------ Given data ------
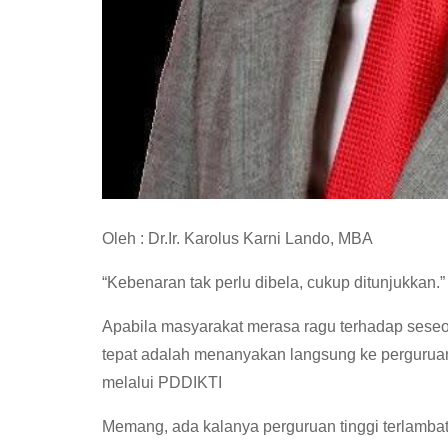
Oleh : Dr.Ir. Karolus Karni Lando, MBA
“Kebenaran tak perlu dibela, cukup ditunjukkan.”
Apabila masyarakat merasa ragu terhadap seseo
tepat adalah menanyakan langsung ke perguruan t
melalui PDDIKTI
Memang, ada kalanya perguruan tinggi terlamba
------
* _Goal of the exercise_: Return the data above unchanged. Pictures are not part of the copy.

* _Output of the exercise_:
Oleh : Dr.Ir. Karolus Karni Lando, MBA
“Kebenaran tak perlu dibela, cukup ditunjukkan.”
Apabila masyarakat merasa ragu terhadap seseo
tepat adalah menanyakan langsung ke perguruan t
melalui PDDIKTI
Memang, ada kalanya perguruan tinggi terlamba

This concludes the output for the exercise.